I need to parse this page https://www.petsonic.com/snacks-huesos-para-perros/ and recieve information from every item(name,price,image,etc.). The problem is that i don't know how to parse array of URL. If i were using 'open-uri' i would do something like this
require 'nokogiri'
require 'open-uri'
page="https://www.petsonic.com/snacks-huesos-para-perros/"

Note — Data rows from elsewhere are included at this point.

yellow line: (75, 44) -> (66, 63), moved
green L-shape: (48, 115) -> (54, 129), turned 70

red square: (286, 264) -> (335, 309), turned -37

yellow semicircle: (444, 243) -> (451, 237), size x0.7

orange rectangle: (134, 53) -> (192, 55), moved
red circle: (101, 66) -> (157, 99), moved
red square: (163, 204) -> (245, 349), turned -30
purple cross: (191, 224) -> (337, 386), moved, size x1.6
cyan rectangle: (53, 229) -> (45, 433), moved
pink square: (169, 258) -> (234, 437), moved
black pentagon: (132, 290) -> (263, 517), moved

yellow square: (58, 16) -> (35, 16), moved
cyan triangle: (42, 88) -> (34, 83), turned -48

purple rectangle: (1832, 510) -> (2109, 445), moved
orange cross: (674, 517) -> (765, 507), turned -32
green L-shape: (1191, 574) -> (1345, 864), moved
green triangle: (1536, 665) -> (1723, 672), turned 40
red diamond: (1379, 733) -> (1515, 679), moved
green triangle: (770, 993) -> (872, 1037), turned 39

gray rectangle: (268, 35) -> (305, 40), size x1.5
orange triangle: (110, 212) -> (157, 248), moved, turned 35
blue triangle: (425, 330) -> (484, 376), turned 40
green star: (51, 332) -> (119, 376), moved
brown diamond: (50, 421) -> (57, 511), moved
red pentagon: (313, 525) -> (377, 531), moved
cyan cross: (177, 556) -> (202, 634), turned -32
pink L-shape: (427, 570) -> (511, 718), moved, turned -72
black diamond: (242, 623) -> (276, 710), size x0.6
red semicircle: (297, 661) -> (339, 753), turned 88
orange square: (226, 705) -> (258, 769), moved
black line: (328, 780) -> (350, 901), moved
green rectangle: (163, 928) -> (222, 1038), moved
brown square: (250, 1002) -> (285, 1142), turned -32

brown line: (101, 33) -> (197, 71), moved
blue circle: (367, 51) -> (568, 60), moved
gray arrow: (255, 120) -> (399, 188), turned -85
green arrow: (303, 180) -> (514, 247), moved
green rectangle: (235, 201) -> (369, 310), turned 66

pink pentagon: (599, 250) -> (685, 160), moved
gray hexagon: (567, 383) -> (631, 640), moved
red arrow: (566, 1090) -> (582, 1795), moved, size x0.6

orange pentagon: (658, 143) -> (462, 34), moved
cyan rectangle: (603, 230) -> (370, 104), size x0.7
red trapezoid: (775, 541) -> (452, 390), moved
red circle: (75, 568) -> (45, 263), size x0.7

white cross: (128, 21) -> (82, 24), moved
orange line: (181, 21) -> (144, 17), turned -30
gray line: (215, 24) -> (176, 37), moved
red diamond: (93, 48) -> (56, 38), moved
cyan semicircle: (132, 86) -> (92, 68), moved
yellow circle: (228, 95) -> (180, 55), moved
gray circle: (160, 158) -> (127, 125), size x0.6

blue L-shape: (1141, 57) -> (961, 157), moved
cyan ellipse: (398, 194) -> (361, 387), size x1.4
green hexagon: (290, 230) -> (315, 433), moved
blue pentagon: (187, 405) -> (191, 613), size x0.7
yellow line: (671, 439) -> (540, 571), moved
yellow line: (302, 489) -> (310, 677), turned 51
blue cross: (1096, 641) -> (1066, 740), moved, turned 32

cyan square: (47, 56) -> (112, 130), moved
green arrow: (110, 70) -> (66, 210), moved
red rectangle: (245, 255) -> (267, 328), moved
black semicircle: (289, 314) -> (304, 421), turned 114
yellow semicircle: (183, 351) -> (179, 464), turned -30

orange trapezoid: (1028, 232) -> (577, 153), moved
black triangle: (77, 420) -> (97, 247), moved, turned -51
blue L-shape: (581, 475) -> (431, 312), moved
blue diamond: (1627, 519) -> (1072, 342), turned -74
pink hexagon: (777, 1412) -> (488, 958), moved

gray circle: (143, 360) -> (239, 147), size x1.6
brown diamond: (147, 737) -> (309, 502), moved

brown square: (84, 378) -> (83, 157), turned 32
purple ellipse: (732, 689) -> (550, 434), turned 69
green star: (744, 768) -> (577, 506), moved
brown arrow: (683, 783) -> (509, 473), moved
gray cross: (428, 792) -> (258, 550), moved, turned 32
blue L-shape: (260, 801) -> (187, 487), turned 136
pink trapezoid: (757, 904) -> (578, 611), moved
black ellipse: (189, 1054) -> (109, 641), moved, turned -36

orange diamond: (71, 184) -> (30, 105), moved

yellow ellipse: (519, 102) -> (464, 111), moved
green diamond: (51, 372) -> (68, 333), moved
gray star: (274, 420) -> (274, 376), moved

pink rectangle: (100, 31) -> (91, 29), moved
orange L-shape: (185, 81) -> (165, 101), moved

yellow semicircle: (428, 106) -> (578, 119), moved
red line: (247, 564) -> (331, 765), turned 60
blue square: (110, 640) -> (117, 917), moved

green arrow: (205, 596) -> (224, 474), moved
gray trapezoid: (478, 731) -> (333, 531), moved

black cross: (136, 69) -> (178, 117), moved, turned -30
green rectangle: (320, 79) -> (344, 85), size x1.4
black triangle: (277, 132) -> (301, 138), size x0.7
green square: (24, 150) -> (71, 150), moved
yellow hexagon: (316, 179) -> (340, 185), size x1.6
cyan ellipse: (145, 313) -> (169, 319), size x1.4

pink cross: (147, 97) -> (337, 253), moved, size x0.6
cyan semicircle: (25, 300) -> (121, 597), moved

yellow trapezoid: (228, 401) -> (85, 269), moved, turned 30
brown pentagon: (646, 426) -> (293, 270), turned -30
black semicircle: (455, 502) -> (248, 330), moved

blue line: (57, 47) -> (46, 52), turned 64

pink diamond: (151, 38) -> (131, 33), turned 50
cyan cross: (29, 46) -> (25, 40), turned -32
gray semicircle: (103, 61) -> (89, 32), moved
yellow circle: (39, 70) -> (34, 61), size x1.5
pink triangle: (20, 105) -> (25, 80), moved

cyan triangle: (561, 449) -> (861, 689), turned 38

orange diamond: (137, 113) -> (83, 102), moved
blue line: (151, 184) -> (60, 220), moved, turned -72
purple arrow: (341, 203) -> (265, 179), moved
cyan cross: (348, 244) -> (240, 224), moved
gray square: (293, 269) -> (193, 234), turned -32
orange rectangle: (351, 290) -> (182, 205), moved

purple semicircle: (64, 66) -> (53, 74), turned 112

doc=Nokogiri::HTML(open(page))
links=doc.xpath('//a[@class="product-name"]/@href')
links.to_a.each do|url|
doc2=Nokogiri::HTML(open(url))
text=doc2.xpath('//a[@class="product-name"]').text
puts text
end
However, i am only allowed to use 'Curb' and that's making me confused
You can use the curb gem
gem install curb
Then in your ruby script
require 'curb'
page = "https://www.petsonic.com/snacks-huesos-para-perros/"
str = Curl.get(page).body
links = str.scan(/<a(.*?)<\/a\>/).flatten.select{|l| l[/class\=\"product-name/]}
inner_text_of_links = links.map{|l| l[/(?<=>).*/]}
puts inner_text_of_links
The hard part of this was the regex let's break it down. To get the links we just scan the string for <a>
tags, then get those into an array and flatten them into one array.
str.scan(/<a(.*?)<\/a\>/)
Then we select the items which match our pattern. We are looking for the class you specified.
.select{|l| l[/class\=\"product-name/]}
Now to get the innertext of the tag we just map it using a look behind regex
inner_text_of_links = links.map{|l| l[/(?<=>).*/]}